The data that follows is to be copied exactly, with each image removed.

··· DATA TO USE ···

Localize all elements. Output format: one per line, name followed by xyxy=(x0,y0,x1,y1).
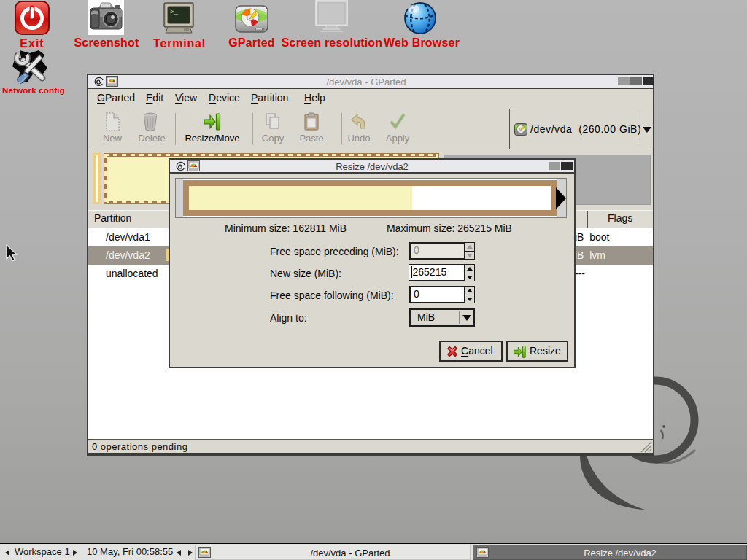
svg-text:>_: >_ xyxy=(170,9,178,16)
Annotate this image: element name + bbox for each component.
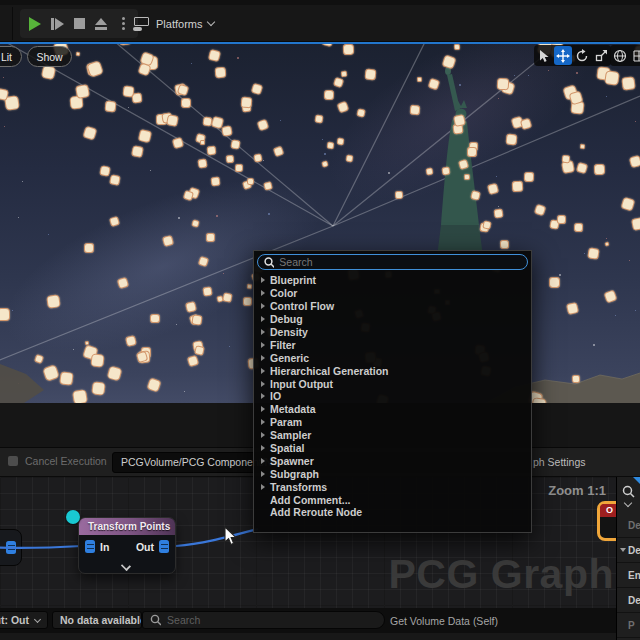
- menu-category-sampler[interactable]: Sampler: [254, 429, 531, 442]
- pcg-point: [346, 155, 354, 163]
- pcg-point: [561, 155, 569, 163]
- pcg-point: [206, 232, 215, 241]
- pcg-point: [246, 283, 252, 289]
- menu-category-control-flow[interactable]: Control Flow: [254, 300, 531, 313]
- pcg-point: [524, 172, 534, 182]
- pcg-point: [621, 196, 635, 210]
- eject-button[interactable]: [92, 13, 110, 35]
- pcg-point: [365, 68, 377, 80]
- data-dropdown[interactable]: No data available: [52, 611, 142, 629]
- frame-skip-button[interactable]: [48, 13, 66, 35]
- pcg-point: [519, 118, 531, 130]
- graph-settings-button[interactable]: ph Settings: [533, 456, 586, 468]
- main-toolbar: Platforms: [0, 5, 640, 42]
- snap-grid-icon: [632, 49, 640, 63]
- transform-points-node[interactable]: Transform Points In Out: [78, 517, 176, 574]
- pcg-point: [512, 181, 523, 192]
- attribute-list-bar: ut: Out No data available Get Volume Dat…: [0, 608, 616, 633]
- select-tool-button[interactable]: [535, 46, 553, 65]
- menu-category-blueprint[interactable]: Blueprint: [254, 274, 531, 287]
- show-flags-button[interactable]: Show: [27, 46, 72, 67]
- menu-category-hierarchical-generation[interactable]: Hierarchical Generation: [254, 364, 531, 377]
- stop-button[interactable]: [70, 13, 88, 35]
- pcg-point: [336, 138, 344, 146]
- move-tool-button[interactable]: [554, 46, 572, 65]
- view-mode-button[interactable]: Lit: [0, 46, 22, 67]
- menu-search-box[interactable]: [257, 254, 528, 270]
- menu-category-color[interactable]: Color: [254, 287, 531, 300]
- platforms-dropdown[interactable]: Platforms: [133, 11, 214, 36]
- pcg-point: [137, 129, 151, 143]
- world-space-button[interactable]: [611, 46, 629, 65]
- play-button[interactable]: [26, 13, 44, 35]
- pcg-point: [216, 296, 223, 303]
- node-input-pin[interactable]: In: [85, 540, 109, 553]
- pcg-point: [106, 366, 122, 382]
- menu-search-input[interactable]: [279, 256, 521, 268]
- pcg-point: [441, 55, 456, 70]
- pcg-point: [251, 82, 263, 94]
- pcg-point: [150, 314, 160, 324]
- pcg-point: [314, 114, 323, 123]
- chevron-down-icon: [207, 18, 215, 26]
- menu-category-io[interactable]: IO: [254, 390, 531, 403]
- details-row[interactable]: De: [617, 513, 640, 538]
- pcg-point: [557, 215, 566, 224]
- expander-icon: [261, 342, 265, 348]
- expander-icon: [261, 368, 265, 374]
- pcg-point: [194, 345, 204, 355]
- output-pin-dropdown[interactable]: ut: Out: [0, 611, 48, 629]
- inspect-indicator[interactable]: [66, 510, 80, 524]
- pcg-point: [230, 139, 241, 150]
- pcg-point: [208, 49, 221, 62]
- pcg-point: [505, 133, 517, 145]
- menu-category-spatial[interactable]: Spatial: [254, 442, 531, 455]
- pcg-point: [211, 176, 220, 185]
- menu-action-add-comment[interactable]: Add Comment...: [254, 493, 531, 506]
- pcg-point: [200, 140, 205, 145]
- details-row[interactable]: En: [617, 563, 640, 588]
- menu-category-spawner[interactable]: Spawner: [254, 454, 531, 467]
- stop-icon: [74, 18, 85, 29]
- cancel-execution-button[interactable]: Cancel Execution: [8, 455, 107, 467]
- pcg-point: [594, 163, 605, 174]
- menu-category-metadata[interactable]: Metadata: [254, 403, 531, 416]
- menu-category-debug[interactable]: Debug: [254, 313, 531, 326]
- pcg-point: [91, 381, 106, 396]
- pcg-point: [235, 164, 243, 172]
- pcg-point: [483, 220, 492, 229]
- snap-toggle-button[interactable]: [630, 46, 640, 65]
- frame-skip-icon: [51, 18, 64, 30]
- node-creation-context-menu: BlueprintColorControl FlowDebugDensityFi…: [253, 250, 532, 533]
- pcg-point: [42, 364, 60, 382]
- attribute-search-input[interactable]: [167, 614, 377, 626]
- node-expand-chevron-icon[interactable]: [121, 561, 131, 571]
- eject-icon: [95, 18, 107, 30]
- details-row[interactable]: De: [617, 588, 640, 613]
- details-row[interactable]: De: [617, 538, 640, 563]
- expander-icon: [261, 329, 265, 335]
- menu-category-subgraph[interactable]: Subgraph: [254, 467, 531, 480]
- rotate-tool-button[interactable]: [573, 46, 591, 65]
- node-output-pin[interactable]: Out: [136, 540, 169, 553]
- menu-category-list: BlueprintColorControl FlowDebugDensityFi…: [254, 274, 531, 519]
- rotate-icon: [575, 49, 589, 63]
- expander-icon: [261, 316, 265, 322]
- scale-tool-button[interactable]: [592, 46, 610, 65]
- play-controls: [20, 9, 138, 38]
- menu-category-density[interactable]: Density: [254, 326, 531, 339]
- pcg-point: [580, 143, 586, 149]
- menu-category-generic[interactable]: Generic: [254, 351, 531, 364]
- pcg-point: [494, 208, 504, 218]
- menu-category-transforms[interactable]: Transforms: [254, 480, 531, 493]
- pcg-point: [247, 178, 255, 186]
- expander-icon: [261, 303, 265, 309]
- menu-action-add-reroute-node[interactable]: Add Reroute Node: [254, 506, 531, 519]
- play-options-button[interactable]: [114, 13, 132, 35]
- attribute-search-box[interactable]: [142, 611, 385, 629]
- details-row[interactable]: P: [617, 613, 640, 638]
- menu-category-param[interactable]: Param: [254, 416, 531, 429]
- menu-category-filter[interactable]: Filter: [254, 338, 531, 351]
- menu-category-input-output[interactable]: Input Output: [254, 377, 531, 390]
- pcg-point: [566, 302, 579, 315]
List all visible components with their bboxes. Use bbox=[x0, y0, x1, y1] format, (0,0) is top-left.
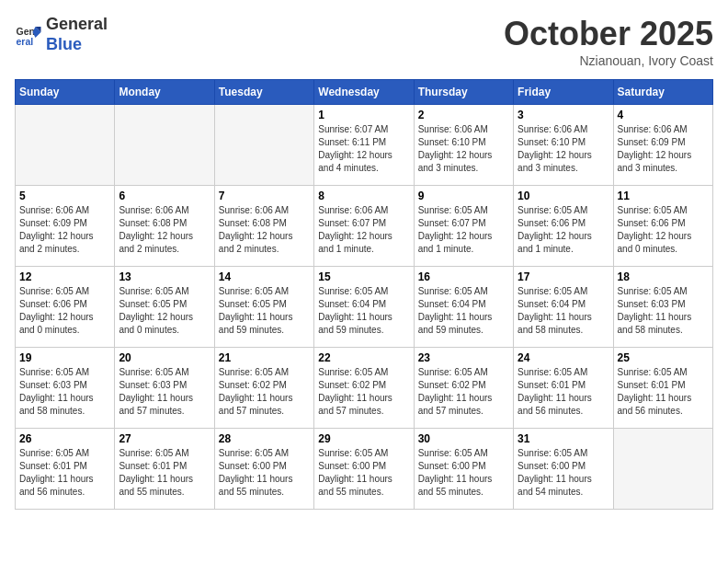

···

**RESPONSE BELOW**
Localize all elements. Output format: one per line, name followed by xyxy=(x0,y0,x1,y1).
svg-text:>_: >_ xyxy=(170,9,178,16)
Annotate this image: element name + bbox for each component.
- menu-category-sampler[interactable]: Sampler: [254, 429, 531, 442]
- pcg-point: [346, 155, 354, 163]
- pcg-point: [561, 155, 569, 163]
- pcg-point: [206, 232, 215, 241]
- pcg-point: [246, 283, 252, 289]
- menu-category-control-flow[interactable]: Control Flow: [254, 300, 531, 313]
- pcg-point: [524, 172, 534, 182]
- pcg-point: [621, 196, 635, 210]
- eject-button[interactable]: [92, 13, 110, 35]
- pcg-point: [365, 68, 377, 80]
- data-dropdown[interactable]: No data available: [52, 611, 142, 629]
- frame-skip-button[interactable]: [48, 13, 66, 35]
- pcg-point: [519, 118, 531, 130]
- graph-settings-button[interactable]: ph Settings: [533, 456, 586, 468]
- main-toolbar: Platforms: [0, 5, 640, 42]
- snap-grid-icon: [632, 49, 640, 63]
- transform-points-node[interactable]: Transform Points In Out: [78, 517, 176, 574]
- pcg-point: [512, 181, 523, 192]
- attribute-list-bar: ut: Out No data available Get Volume Dat…: [0, 608, 616, 633]
- select-tool-button[interactable]: [535, 46, 553, 65]
- menu-category-blueprint[interactable]: Blueprint: [254, 274, 531, 287]
- show-flags-button[interactable]: Show: [27, 46, 72, 67]
- menu-category-hierarchical-generation[interactable]: Hierarchical Generation: [254, 364, 531, 377]
- stop-button[interactable]: [70, 13, 88, 35]
- pcg-point: [336, 138, 344, 146]
- move-tool-button[interactable]: [554, 46, 572, 65]
- view-mode-button[interactable]: Lit: [0, 46, 22, 67]
- menu-search-box[interactable]: [257, 254, 528, 270]
- menu-category-color[interactable]: Color: [254, 287, 531, 300]
- platforms-dropdown[interactable]: Platforms: [133, 11, 214, 36]
- pcg-point: [137, 129, 151, 143]
- world-space-button[interactable]: [611, 46, 629, 65]
- play-button[interactable]: [26, 13, 44, 35]
- pcg-point: [216, 296, 223, 303]
- node-input-pin[interactable]: In: [85, 540, 109, 553]
- pcg-point: [106, 366, 122, 382]
- menu-search-input[interactable]: [279, 256, 521, 268]
- pcg-point: [441, 55, 456, 70]
- pcg-point: [251, 82, 263, 94]
- pcg-point: [150, 314, 160, 324]
- pcg-point: [314, 114, 323, 123]
- chevron-down-icon: [207, 18, 215, 26]
- menu-category-io[interactable]: IO: [254, 390, 531, 403]
- details-row[interactable]: De: [617, 513, 640, 538]
- pcg-point: [557, 215, 566, 224]
- expander-icon: [261, 342, 265, 348]
- expander-icon: [261, 368, 265, 374]
- pcg-point: [194, 345, 204, 355]
- output-pin-dropdown[interactable]: ut: Out: [0, 611, 48, 629]
- inspect-indicator[interactable]: [66, 510, 80, 524]
- pcg-point: [230, 139, 241, 150]
- pcg-point: [208, 49, 221, 62]
- pcg-point: [505, 133, 517, 145]
- menu-category-spatial[interactable]: Spatial: [254, 442, 531, 455]
- pcg-point: [211, 176, 220, 185]
- menu-action-add-comment[interactable]: Add Comment...: [254, 493, 531, 506]
- pcg-point: [200, 140, 205, 145]
- details-row[interactable]: En: [617, 563, 640, 588]
- menu-category-spawner[interactable]: Spawner: [254, 454, 531, 467]
- stop-icon: [74, 18, 85, 29]
- cancel-execution-button[interactable]: Cancel Execution: [8, 455, 107, 467]
- pcg-point: [594, 163, 605, 174]
- menu-category-metadata[interactable]: Metadata: [254, 403, 531, 416]
- menu-category-debug[interactable]: Debug: [254, 313, 531, 326]
- pcg-point: [91, 381, 106, 396]
- pcg-point: [235, 164, 243, 172]
- pcg-point: [483, 220, 492, 229]
- snap-toggle-button[interactable]: [630, 46, 640, 65]
- frame-skip-icon: [51, 18, 64, 30]
- node-creation-context-menu: BlueprintColorControl FlowDebugDensityFi…: [253, 250, 532, 533]
- pcg-point: [42, 364, 60, 382]
- attribute-search-input[interactable]: [167, 614, 377, 626]
- node-expand-chevron-icon[interactable]: [121, 561, 131, 571]
- eject-icon: [95, 18, 107, 30]
- details-row[interactable]: De: [617, 588, 640, 613]
- details-row[interactable]: De: [617, 538, 640, 563]
- expander-icon: [261, 329, 265, 335]
- menu-category-subgraph[interactable]: Subgraph: [254, 467, 531, 480]
- rotate-tool-button[interactable]: [573, 46, 591, 65]
- node-output-pin[interactable]: Out: [136, 540, 169, 553]
- menu-category-list: BlueprintColorControl FlowDebugDensityFi…: [254, 274, 531, 519]
- rotate-icon: [575, 49, 589, 63]
- expander-icon: [261, 316, 265, 322]
- scale-tool-button[interactable]: [592, 46, 610, 65]
- play-controls: [20, 9, 138, 38]
- menu-category-density[interactable]: Density: [254, 326, 531, 339]
- pcg-point: [580, 143, 586, 149]
- menu-category-generic[interactable]: Generic: [254, 351, 531, 364]
- pcg-point: [494, 208, 504, 218]
- menu-category-transforms[interactable]: Transforms: [254, 480, 531, 493]
- pcg-point: [247, 178, 255, 186]
- expander-icon: [261, 303, 265, 309]
- menu-action-add-reroute-node[interactable]: Add Reroute Node: [254, 506, 531, 519]
- play-options-button[interactable]: [114, 13, 132, 35]
- attribute-search-box[interactable]: [142, 611, 385, 629]
- details-row[interactable]: P: [617, 613, 640, 638]
- menu-category-param[interactable]: Param: [254, 416, 531, 429]
- menu-category-filter[interactable]: Filter: [254, 338, 531, 351]
- menu-category-input-output[interactable]: Input Output: [254, 377, 531, 390]
- pcg-point: [566, 302, 579, 315]
List all visible components with their bboxes. Use bbox=[x0, y0, x1, y1] format, (0,0) is top-left.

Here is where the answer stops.